In the first half of a two-day visit to Kenya, President Obama delivered both praise and criticism at a few appearances in Nairobi Saturday, on one hand declaring that “Africa is on the move” and encouraging greater foreign investment, while on the other hand urging more democracy, human rights, and equality for women, gays, and lesbians, according to the Associated Press. Obama is the first sitting president to ever travel to Kenya, and his visit had been greatly anticipated by Kenyans, who consider him a native son. (Obama’s not, though he did make a birther joke Saturday night at a state dinner.)
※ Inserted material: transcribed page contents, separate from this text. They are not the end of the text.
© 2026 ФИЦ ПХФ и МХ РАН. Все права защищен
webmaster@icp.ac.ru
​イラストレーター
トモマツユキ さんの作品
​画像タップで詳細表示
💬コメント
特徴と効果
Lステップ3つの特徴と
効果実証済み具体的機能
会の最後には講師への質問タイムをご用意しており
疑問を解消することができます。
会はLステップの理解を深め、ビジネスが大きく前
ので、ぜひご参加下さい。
During a televised joint press conference with Kenyan president Uhuru Kenyatta, Obama challenged the popularly supported discrimination against gays and lesbians in Kenya and other African nations. Homosexuality is illegal in Kenya and punishable by up to 14 years in prison, and The Guardian notes that 9 in 10 people disapprove of same-sex relationships. In addition, many other forms of discrimination are employed against gay people in Kenya and throughout Africa. And although many in Kenya had been warning that any discussion of gay equality would be unwelcome on the trip, Obama waded in anyway, comparing the plight of gay and lesbian Africans to that of African-Americans when they endured slavery and segregation in the U.S., and he said that as an African-American himself, he was “painfully aware of the history when people are treated differently under the law.” Added Obama, “If somebody is a law-abiding citizen who is going about their business and working in a job and obeying the traffic signs and doing all the other things a good citizen is supposed to do and not harming anybody, the idea that they are going to be treated differently or abused because of who they love is wrong, full stop.”
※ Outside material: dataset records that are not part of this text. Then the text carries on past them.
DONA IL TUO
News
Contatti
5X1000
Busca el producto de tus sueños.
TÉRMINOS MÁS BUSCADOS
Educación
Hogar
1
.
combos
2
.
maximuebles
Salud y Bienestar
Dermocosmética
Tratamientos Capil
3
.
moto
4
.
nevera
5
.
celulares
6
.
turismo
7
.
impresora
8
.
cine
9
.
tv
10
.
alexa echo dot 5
President Kenyatta waved off the criticism, saying that gay rights were "not really an issue on the foremost mind of Kenyans," adding, "There are some things we must admit we don’t share, our culture, our society don’t accept. It’s very difficult for us to impose on people that which they themselves do not accept." Some in the Kenyan audience applauded Kenyatta’s remarks.
The topic of security was a big issue as well on Saturday, with Kenya having suffered devastating terrorist attacks at the hands of the regional terrorist group al-Shabab in recent years, including an assault on a university in April that killed almost 150 people. Obama and Kenyatta reportedly discussed increased counterterrorism cooperation, though Obama also warned his counterpart that efforts to combat terrorism shouldn’t come at the expense of democracy or human rights in Kenya. In addition, Obama worried about Kenya’s post-election violence in 2007, which resulted in some 1,200 deaths and led to the International Criminal Court filing charges against Deputy President William Ruto and President Kenyatta, though the charges against Kenyatta were subsequently dropped.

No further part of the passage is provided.